Home Lifestyle NewsArt & Culture News Mihir Bose: Discrimination is always a battle about power

Mihir Bose: Discrimination is always a battle about power

by LLB Editor
30th Mar 16 12:00 pm

Mihir Bose on the problems with the world of sport today

Mihir Bose is a writer and broadcaster on sport, India, Bollywood, race and travel.

Vladimir Lenin’s great dictum “who, whom” was never better illustrated than in the last month in two different sports, tennis and racing. The founder of the Soviet Union’s phrase, “the whole question is who will overtake whom”, has always been understood to mean who will have power. Back in 1921 Lenin was talking about the class struggle, with sport now it is the struggle for women to have the right to be treated as the equal of men.

Raymond Moore, the now disgraced former chief executive of the Indian Wells tennis tournament, clearly feels that women in tennis should not. As he put it, “In my next life when I come back I want to be someone in the WTA, because they ride on the coat-tails of the men. They are very, very lucky. If I was a lady player, I’d go down every night on my knees and thank God that Roger Federer and Rafa Nadal were born, because they have carried this sport. They really have.”

It is interesting he made the remarks just before Serena Williams, arguably the greatest women tennis player ever, was about to play in the final of his tournament. This suggests Moore thought this was one way to make sure his tournament should continue to receive publicity. In the world of tennis it is a fairly recent tournament. It started as a fundraising event in Tucson, Arizona in the 70s, and at one stage was going to be moved to a proposed tennis stadium to be built near Disney World in Florida. You only have to glance at its website to see how eager it is for self-promotion. The section on the history of the tournament, concludes, “The future of the event looks incredibly promising, and new pages will continue to be added each year to the story of the tournament.” The writer could not have imagined that its former chief executive would be blazoned across the world media, his remarks even making the prestigious Radio 4 Today programme.  

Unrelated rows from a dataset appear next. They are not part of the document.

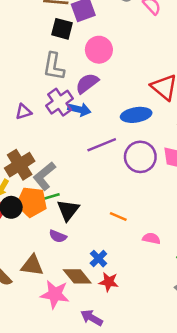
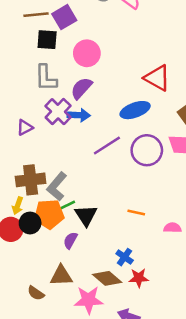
brown cross: (20, 165) -> (31, 180), turned 36
purple semicircle: (58, 236) -> (70, 240), moved, turned 108

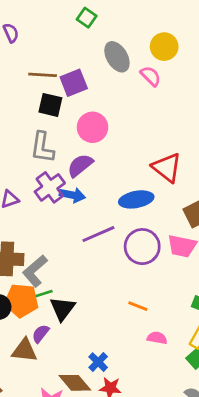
orange line: (136, 212) -> (138, 306), moved
brown triangle: (61, 276) -> (24, 350), moved

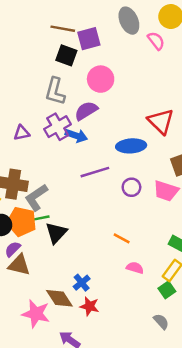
purple circle: (142, 247) -> (131, 187), size x0.6
purple semicircle: (41, 334) -> (13, 249), moved

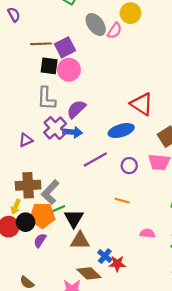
pink semicircle: (156, 41) -> (115, 31), moved, turned 84
pink circle: (101, 79) -> (69, 70), moved
orange line: (122, 238) -> (122, 201), moved
brown triangle: (19, 265) -> (80, 241), moved
red star: (90, 306) -> (117, 264), moved

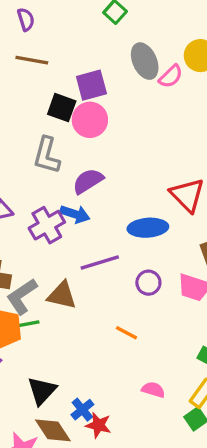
brown line: (41, 44) -> (32, 60), moved
purple cross: (55, 128) -> (47, 225), moved
black triangle: (74, 218) -> (42, 391), moved
brown triangle: (80, 241) -> (62, 295), moved

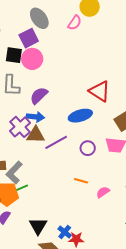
gray ellipse: (145, 61) -> (39, 18), moved
brown triangle: (62, 295) -> (36, 135), moved
pink semicircle: (153, 390) -> (103, 192), moved, turned -40

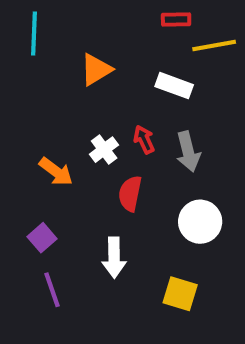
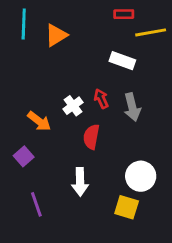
orange triangle: (96, 70) -> (56, 35), moved
white circle: (200, 222) -> (141, 176), moved
purple square: (42, 238) -> (24, 156), moved

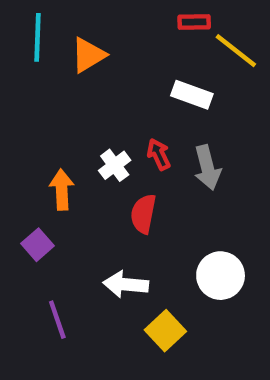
yellow line: (151, 32) -> (236, 51), turned 48
orange arrow: (39, 121) -> (62, 190), turned -130
white arrow: (80, 182) -> (126, 284), turned 96
yellow square: (127, 207) -> (165, 331), moved, turned 30

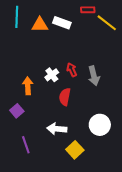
orange triangle: (88, 55) -> (40, 25), turned 30
white rectangle: (192, 95) -> (62, 23), moved

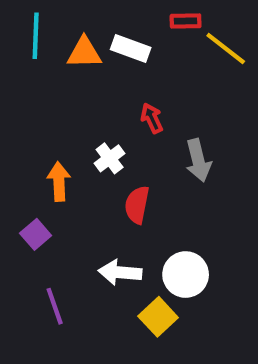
red arrow: (72, 70) -> (152, 118), moved
white circle: (100, 125) -> (186, 275), moved

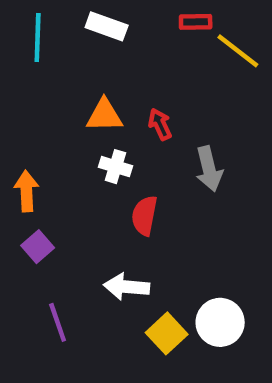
white rectangle: (131, 48) -> (107, 26), moved
orange triangle: (84, 53) -> (104, 115), moved
white cross: (110, 158) -> (115, 167), turned -36
orange arrow: (59, 182) -> (26, 191), moved
white circle: (186, 275) -> (220, 322), moved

Moore has since been forced to resign but his comments clearly raise the question of who exercises power in tennis.  Indeed that is also the basis for the reaction of men’s No 1 Novak Djokovic who feels that it is wrong that he gets the same as Serena Williams even though more people want to see him play rather than Williams.

Yet contrast this with what was happening at Cheltenham, the Olympics of jump racing, at the same time. There the story was dominated by Victoria Pendleton and her ambition to ride in the Foxhunter Chase open to amateur jockeys. Pendleton, a dual Olympic gold winning cyclist, had until a year ago never been on a horse, apart from a couple of ponies as a child and the whole thing was seen as a publicity stunt. The bookmakers Betfair bought the horse, Pacha Du Polder, assembled a panel of experts including champion trainer Paul Nicholls, and offered Pendleton a reputed £200,000.  Betfair’s PR machine then went into overdrive promoting the event under the catch phrase Switching Saddles and was so successful that more was written about the novice jockey than the whole of the Cheltenham meeting.  For Betfair, who do not even sponsor Cheltenham, it could not have been a greater coup.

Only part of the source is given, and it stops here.